“Then it shall be as you say; as long as you want us you shall have us,—Faith and me.”

I turned to thank her, but could not when I saw her face. It was very pale; there was something inexpressibly sad about her mouth, and her eyelids drooped heavily, like one weary from a great struggle.

Feeling for the moment guilty and ashamed before her, as if I had done her wrong, “It is going to be very hard for you,” I said.

“Never mind about that,” she answered, quickly. “We will not talk about that. I knew, though I did not wish to know, that it was best for Faith. Your hands about my neck have settled it. Where the work is, there the laborer must be. It is quite plain now. I have been talking it over with them all the afternoon; it seems to be what they want.”

“With them”? I started at the words; who had been in her lonely chamber?

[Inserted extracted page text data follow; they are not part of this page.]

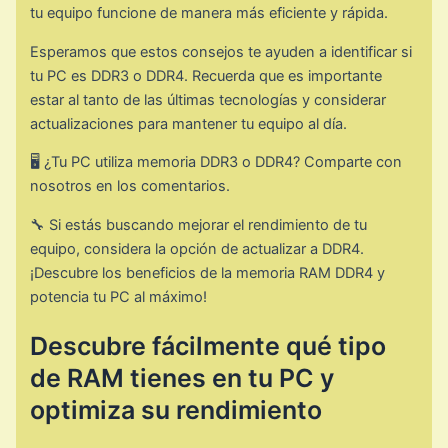
tu equipo funcione de manera más eficiente y rápida.
Esperamos que estos consejos te ayuden a identificar si
tu PC es DDR3 o DDR4. Recuerda que es importante
estar al tanto de las últimas tecnologías y considerar
actualizaciones para mantener tu equipo al día.
🖥️ ¿Tu PC utiliza memoria DDR3 o DDR4? Comparte con
nosotros en los comentarios.
🔧 Si estás buscando mejorar el rendimiento de tu
equipo, considera la opción de actualizar a DDR4.
¡Descubre los beneficios de la memoria RAM DDR4 y
potencia tu PC al máximo!
Descubre fácilmente qué tipo
de RAM tienes en tu PC y
optimiza su rendimiento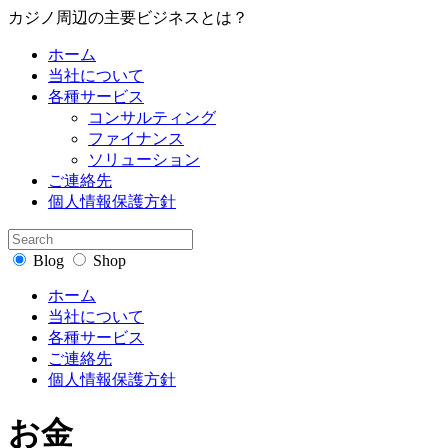
カ‌ジ‌ノ‌周‌辺‌の‌主‌要‌ビ‌ジ‌ネ‌ス‌と‌は？‌
ホーム
当社について
各種サービス
コンサルティング
ファイナンス
ソリューション
ご連絡先
個人情報保護方針
Blog
Shop
ホーム
当社について
各種サービス
ご連絡先
個人情報保護方針
お金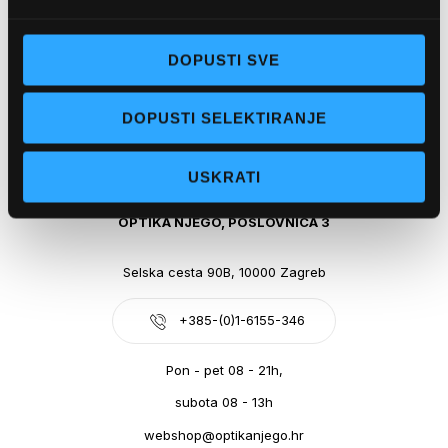
Obala kralja Tomislava 14, 21300 Makarska
+385-(0)21-612-709
DOPUSTI SVE
Pon - pet: 07 - 21h,
DOPUSTI SELEKTIRANJE
Sub: 07-21h
webshop@optikanjego.hr
USKRATI
OPTIKA NJEGO, POSLOVNICA 3
Selska cesta 90B, 10000 Zagreb
+385-(0)1-6155-346
Pon - pet 08 - 21h,
subota 08 - 13h
webshop@optikanjego.hr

Ah, it is simply real to her. Who, indeed, but her Saviour and her husband?

She did not seem inclined to talk, and stole away from me presently, and out of doors; she was wrapped in her blanket shawl, and had thrown a shimmering white hood over her gray hair. I wondered where she could be going, and sat still at the window watching her. She opened and shut the gate softly; and, turning her face towards the churchyard, walked up the street and out of my sight.

She feels nearer to him in the resting-place of the dead. Her heart cries after the grave by which she will never sit and weep again; on which she will never plant the roses any more.

As I sat watching and thinking this, the faint light struck her slight figure and little shimmering hood again, and she walked down the street and in with steady step.

When she came up and stood beside me, smiling, with the light knitted thing thrown back on her shoulders, her face seemed to rise from it as from a snowy cloud; and for her look,—I wish Raphael could have had it for one of his rapt Madonnas.

“Now, Mary,” she said, with the sparkle back again in her voice, “I am ready to be entertaining, and promise not to play the hermit again very soon. Shall I sit here on the sofa with you? Yes, my dear, I am happy, quite happy.”